Violinists, and other players
I: Joshua Bell at the Wigmore Hall
February 2026 is by no means over but already it has been marvellous for solo violinists in London. Although in previous weeks I’ve praised the dazzling playing of Alena Baeva in Prokofiev’s second violin concerto (Philharmonia Orchestra, February 1), I omitted to mention the memorably incisive soloism of Josef Špaček in Martinů’s second violin concerto (London Philharmonic Orchestra, February 4). On Friday 13, the celebrity Joshua Bell performed three sonatas - Schubert (in A, D574), Grieg (no 3 in C minor, op.45), Prokofiev (no 2 in D (op. 94bis) - at the Wigmore Hall
I must have been hearing and seeing Bell play for thirty years - though, alas, there have been gaps. I first saw him at the Edinburgh Festival at the Queen’s Hall - above all, in trios with the cellist Steven Isserlis. In my New York years, I remember him at the Mostly Mozart Festival, playing concerti by both Bach and Mozart.
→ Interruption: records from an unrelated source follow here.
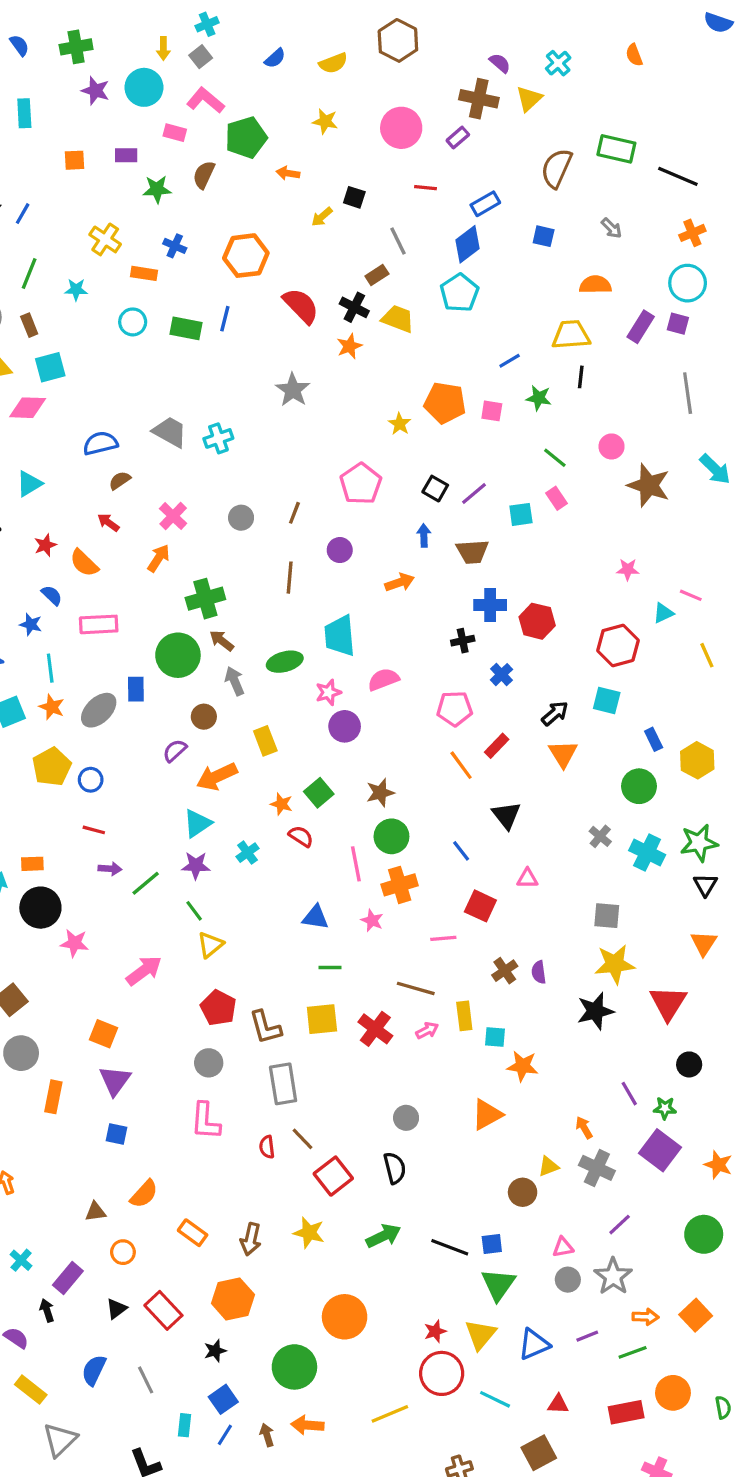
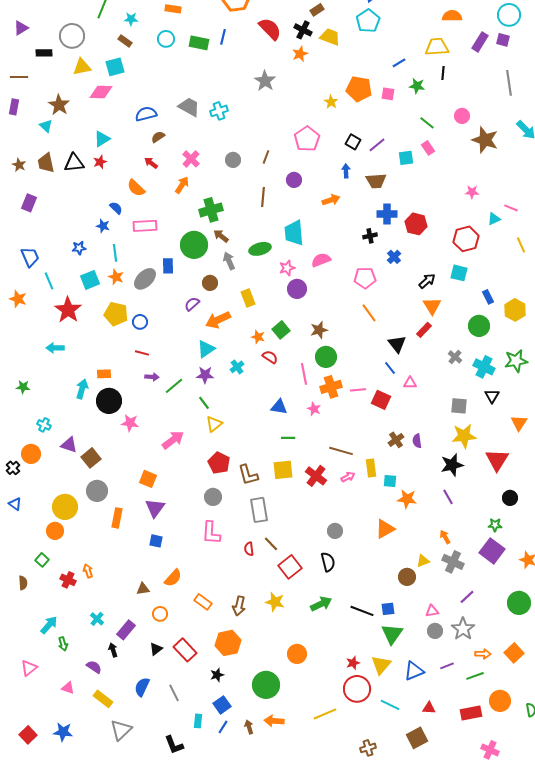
brown rectangle: (29, 325) -> (125, 41), moved, turned -32
red star: (45, 545) -> (100, 162), moved
red rectangle: (497, 746) -> (424, 330), moved
yellow pentagon: (52, 767) -> (116, 314), turned -30
blue line: (461, 851) -> (390, 368), moved
black triangle: (705, 885) -> (492, 396), moved
pink line: (443, 938) -> (358, 390), moved
purple line: (629, 1094) -> (448, 497), moved
orange circle: (345, 1317) -> (297, 654), size x0.7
On Friday 13, he and pianist Alasdair Beatson played with ever rising levels of beauty, and refinement. The Schubert sonata has very exposed lines, in which Bell’s intonation sometimes sounded flat - and yet his playing was always so full of interest that it invariably transcended these moments. What’s more, his intonation sounded increasingly pure throughout the evening, with breathtakingly sure attack on several high lines. The Grieg sonata was intensely dramatic, the Prokofiev a marvel in its modernist-classical spectrum from virtuosity to elegantly lyrical spirituality. An incidental fascination of the programme was that its level, always high, rose as the music grew more modern.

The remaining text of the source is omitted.